为什么Java在break语句后不重置内部循环的值？

Question

I'm currently struggling understanding this loop:

class Test{
    public static void main(String args[]){
        int i=0, j=0;
        X1: for(i = 0; i < 3; i++){
            X2: for(j = 3; j > 0; j--){
                if(i < j) continue X1;
                else break X2;
            }
        }
        System.out.println(i+" "+j);
    }
}

So far I know that the values of the variable will be:

 0 3 
 1 3 
 2 3 

and finally will print 3 3 .

After the third iteration the condition on X1 will be false resulting in an interruption of the loop statement. While it's clear to me why the value of i is equal to 3, I do not understand why the value of j is 3 as well. Initially the value of j is 0 , when we enter in the loop is 3 , but in the last iteration we do not enter really in the X2 loop, since i<3 evaluate false. So the question is why the compiler "save" the value of k ? And even if the compiler save the value of j from the previous iteration should be 2 ...

Answer 1

j-- is dead code here and will never be reached. Think about how the code works for a moment here:

X2: for(j = 3; j > 0; j--){
    if(i < j) continue X1;
    else break X2;
}

If one situation you continue to the outer loop, in the other situation you break out of this loop. This loop actually never even goes past a single iteration so you might as well just write this like this:

int i=0, j=0;
X1: for(i = 0; i < 3; i++){
    j = 3;
    if(i < j) continue X1;  //This line does nothing at this point as well since the loop will iterate anyway
}

This is exactly the same as your current code, which clearly shows j will stay at 3 .

Answer 2

for(j = 3; j > 0; j--)
You are setting j=3 . j-- is not run until the next j loop, that never occurs, so it cannot be 2.

Answer 3

else break X2;

and

j--

are never being reached.

'i' can never be 3 within the loop since the outer loop's condition is i < 3, and therefor the inner loop can only perform

if(i < j) continue X1;

since 'j' always starts at 3 and i <= 2. is always true. So 'j' never changes value, and the outer loop breaks when i = 3, resulting in, "3 3".

i j
0 3
1 3
2 3
break occurs;
print i + j;

Answer 4

Initially the value of j is 0, when we enter in the loop is 3, but in the last iteration we do not enter really in the X2 loop, since i<3 evaluate false. So the question is why the compiler "save" the value of k ?

j is declared at the first line in main. This means that it will remain in scope and retain any modifications until main ends and the variable is destroyed.

And even if the compiler save the value of j from the previous iteration should be 2.

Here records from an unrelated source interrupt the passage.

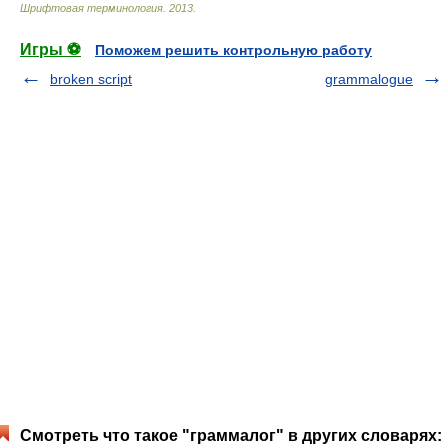
Шрифтовая терминология
.
2013
.
Игры ⚽
Поможем решить контрольную работу
broken script
grammalogue
Смотреть что такое "граммалог" в других словарях: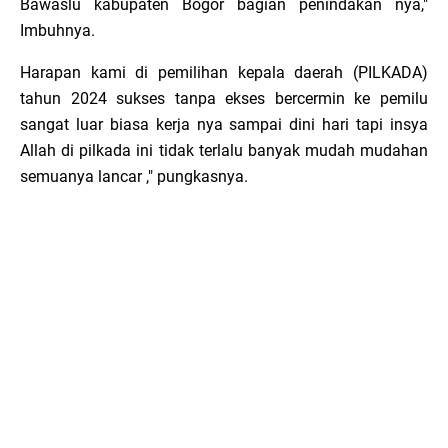
Bawaslu kabupaten Bogor bagian penindakan nya,"
Imbuhnya.
Harapan kami di pemilihan kepala daerah (PILKADA)
tahun 2024 sukses tanpa ekses bercermin ke pemilu
sangat luar biasa kerja nya sampai dini hari tapi insya
Allah di pilkada ini tidak terlalu banyak mudah mudahan
semuanya lancar ," pungkasnya.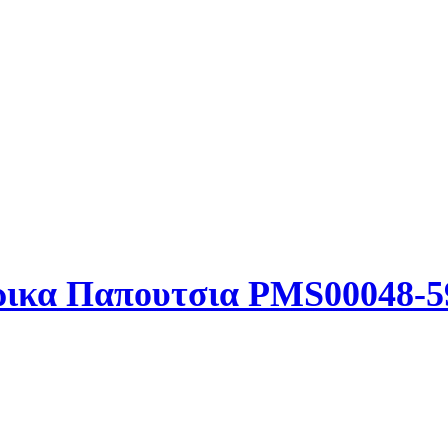
νδρικα Παπουτσια PMS00048-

As you said above, the value of j from the last iteration of the loop was 3 not 2. When you continue X1 the j-- was never executed.

Answer 5

It is because of the dead code as others mentioned. You should debug your program by going step by step I don't know which IDE you are using but it probably provides this feature.

However, I want to advice you to not use continue and break statements. It is highly discouraged by the instructors. They cause spaghetti programming and confusions like you have.